■ WHAT THE TASK REQUIRES:
Starting at the line that contains "Introduction to Cinematography", write out every line through the last one in the records below, word for word. Leave out any pictures.

■ DATASET EXCERPTS:
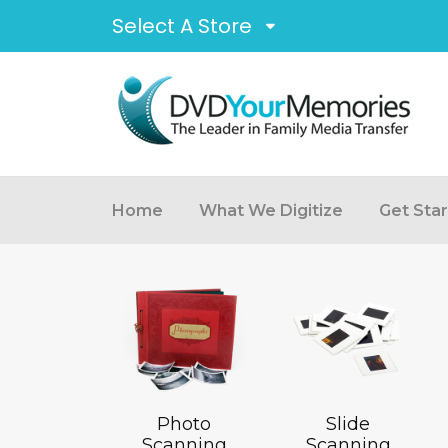
Select A Store
Home
What We Digitize
Get Sta
Photo
Slide
Scanning
Scanning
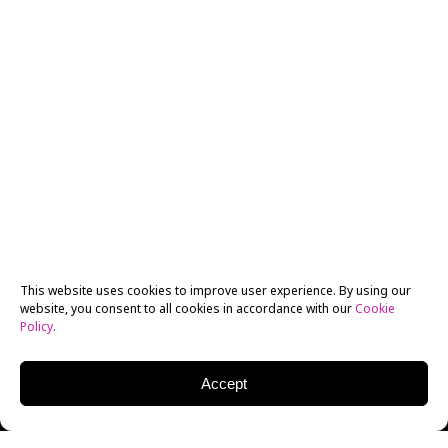
This website uses cookies to improve user experience. By using our
website, you consent to all cookies in accordance with our
Cookie
Policy
.
Accept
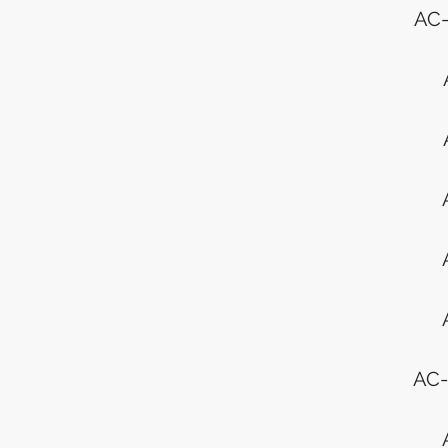
AC-
AC-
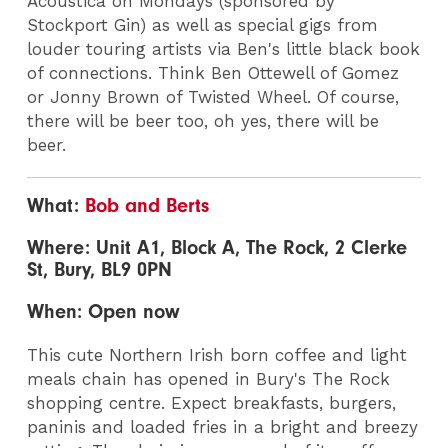
Acoustica on Mondays (sponsored by
Stockport Gin) as well as special gigs from
louder touring artists via Ben's little black book
of connections. Think Ben Ottewell of Gomez
or Jonny Brown of Twisted Wheel. Of course,
there will be beer too, oh yes, there will be
beer.
What:
Bob and Berts
Where: Unit A1, Block A, The Rock, 2 Clerke
St, Bury, BL9 0PN
When: Open now
This cute Northern Irish born coffee and light
meals chain has opened in Bury's The Rock
shopping centre. Expect breakfasts, burgers,
paninis and loaded fries in a bright and breezy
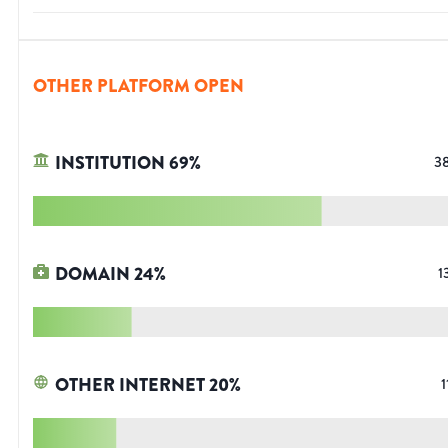
OTHER PLATFORM OPEN
INSTITUTION
69
%
3
DOMAIN
24
%
1
OTHER INTERNET
20
%
1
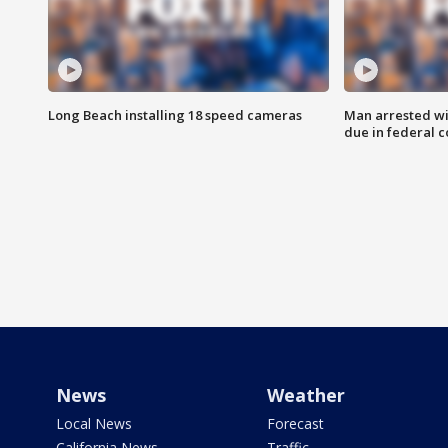
Long Beach installing 18 speed cameras
Man arrested wi
due in federal c
News
Weather
Local News
Forecast
California News
Traffic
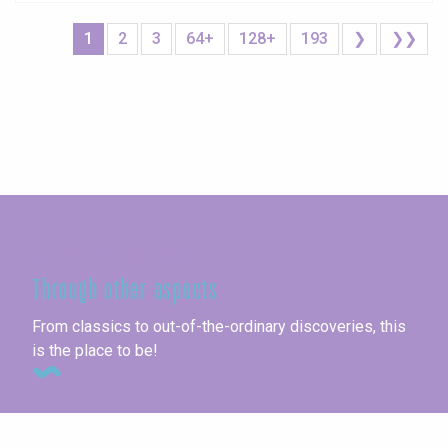
1
2
3
64+
128+
193
❯
❯❯
Seine-Maritime
Through other aspects
From classics to out-of-the-ordinary discoveries, this
is the place to be!
Unusual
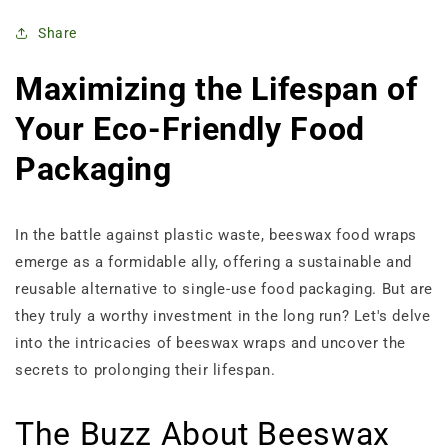
Share
Maximizing the Lifespan of
Your Eco-Friendly Food
Packaging
In the battle against plastic waste, beeswax food wraps
emerge as a formidable ally, offering a sustainable and
reusable alternative to single-use food packaging. But are
they truly a worthy investment in the long run? Let's delve
into the intricacies of beeswax wraps and uncover the
secrets to prolonging their lifespan.
The Buzz About Beeswax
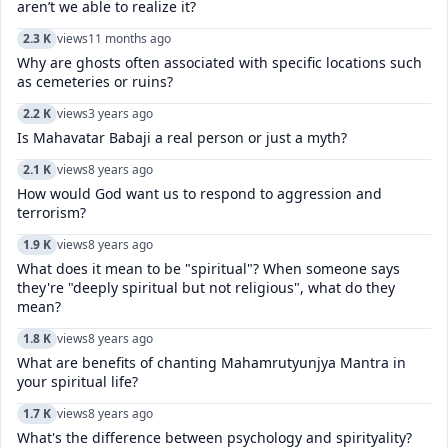
aren’t we able to realize it?
2.3 K
views
11 months ago
Why are ghosts often associated with specific locations such
as cemeteries or ruins?
2.2 K
views
3 years ago
Is Mahavatar Babaji a real person or just a myth?
2.1 K
views
8 years ago
How would God want us to respond to aggression and
terrorism?
1.9 K
views
8 years ago
What does it mean to be "spiritual"? When someone says
they're "deeply spiritual but not religious", what do they
mean?
1.8 K
views
8 years ago
What are benefits of chanting Mahamrutyunjya Mantra in
your spiritual life?
1.7 K
views
8 years ago
What's the difference between psychology and spirityality?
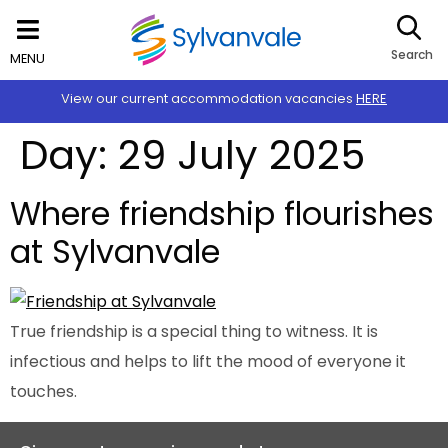
Search
MENU
View our current accommodation vacancies
HERE
Day:
29 July 2025
Where friendship flourishes
at Sylvanvale
True friendship is a special thing to witness. It is
infectious and helps to lift the mood of everyone it
touches.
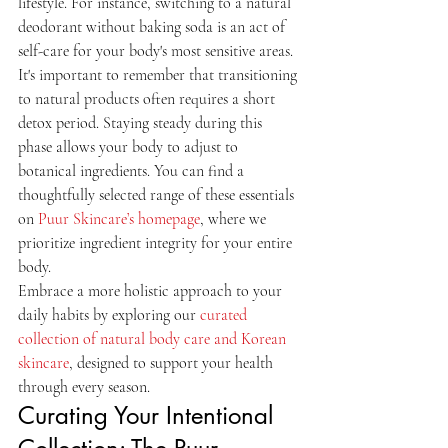
lifestyle. For instance, switching to a natural 
deodorant without baking soda is an act of 
self-care for your body's most sensitive areas. 
It's important to remember that transitioning 
to natural products often requires a short 
detox period. Staying steady during this 
phase allows your body to adjust to 
botanical ingredients. You can find a 
thoughtfully selected range of these essentials 
on 
Puur Skincare’s homepage
, where we 
prioritize ingredient integrity for your entire 
body.
Embrace a more holistic approach to your 
daily habits by exploring our 
curated 
collection of natural body care and Korean 
skincare
, designed to support your health 
through every season.
Curating Your Intentional 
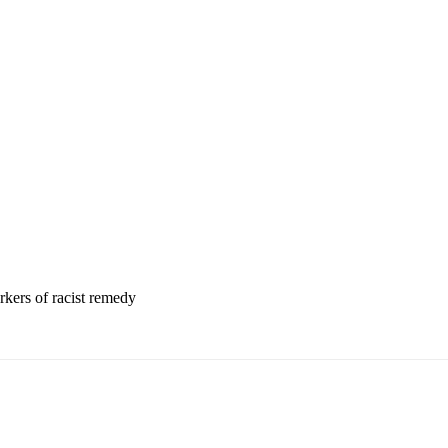
rkers of racist remedy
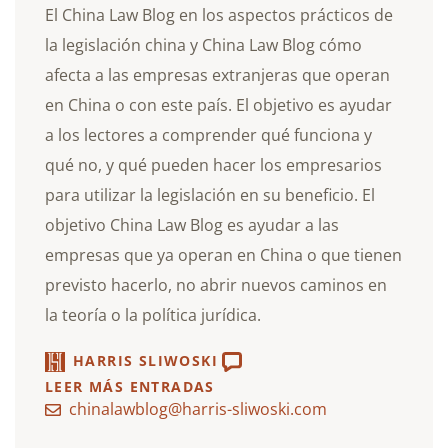
El China Law Blog en los aspectos prácticos de
la legislación china y China Law Blog cómo
afecta a las empresas extranjeras que operan
en China o con este país. El objetivo es ayudar
a los lectores a comprender qué funciona y
qué no, y qué pueden hacer los empresarios
para utilizar la legislación en su beneficio. El
objetivo China Law Blog es ayudar a las
empresas que ya operan en China o que tienen
previsto hacerlo, no abrir nuevos caminos en
la teoría o la política jurídica.
HARRIS SLIWOSKI
LEER MÁS ENTRADAS
chinalawblog@harris-sliwoski.com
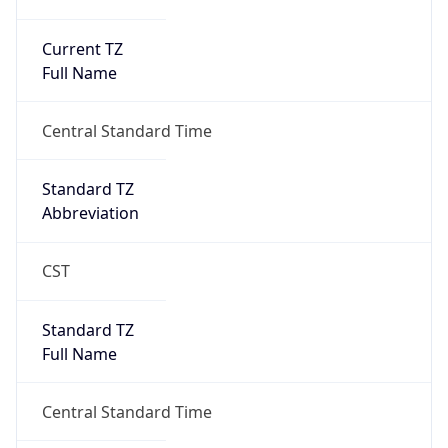
Current TZ
Full Name
Central Standard Time
Standard TZ
Abbreviation
CST
Standard TZ
Full Name
Central Standard Time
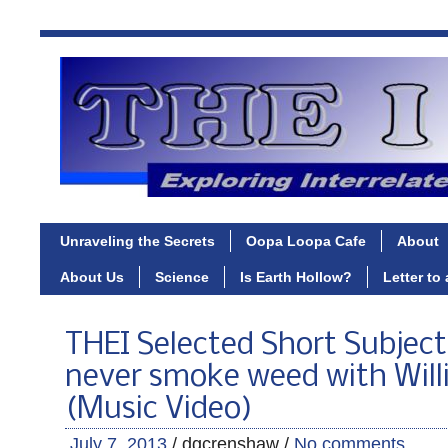
Unraveling the Secrets
Oopa Loopa Cafe
About
About Us
Science
Is Earth Hollow?
Letter to
THEI Selected Short Subject 
never smoke weed with Will
(Music Video)
July 7, 2013
/ dgcrenshaw /
No comments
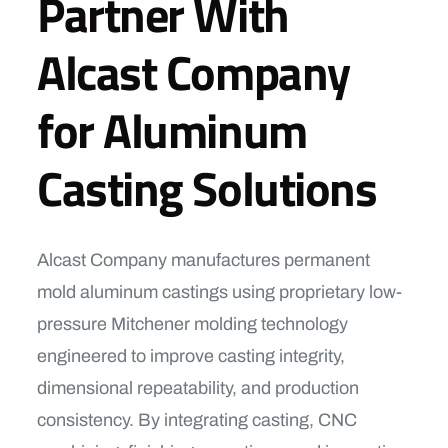
Partner With
Alcast Company
for Aluminum
Casting Solutions
Alcast Company manufactures permanent
mold aluminum castings using proprietary low-
pressure Mitchener molding technology
engineered to improve casting integrity,
dimensional repeatability, and production
consistency. By integrating casting, CNC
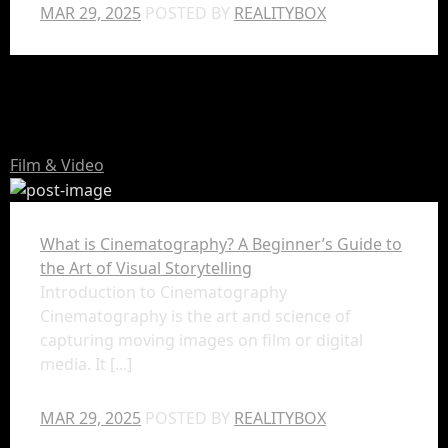
MAR 29, 2025
POSTED BY
REALITYBOX
Film & Video
What is Cinematography? A Beginner’s Guide to
the Art of Visual Storytelling
Introduction to Cinematography
Cinematography is the art and science of
capturing moving images on film or digital
media. It [...]
MAR 29, 2025
POSTED BY
REALITYBOX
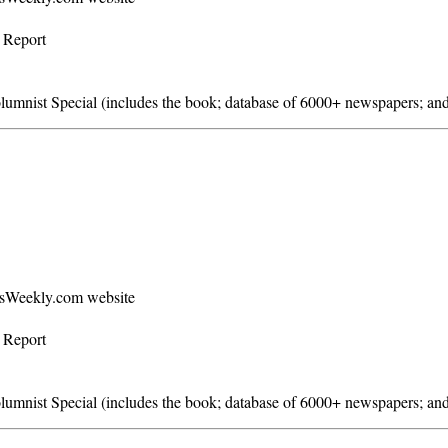
s Report
mnist Special (includes the book; database of 6000+ newspapers; and
ersWeekly.com website
s Report
mnist Special (includes the book; database of 6000+ newspapers; and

■ ANSWER SPACE:
Introduction to Cinematography
Cinematography is the art and science of
capturing moving images on film or digital
media. It [...]
MAR 29, 2025
POSTED BY
REALITYBOX
s Report
mnist Special (includes the book; database of 6000+ newspapers; and
ersWeekly.com website
s Report
mnist Special (includes the book; database of 6000+ newspapers; and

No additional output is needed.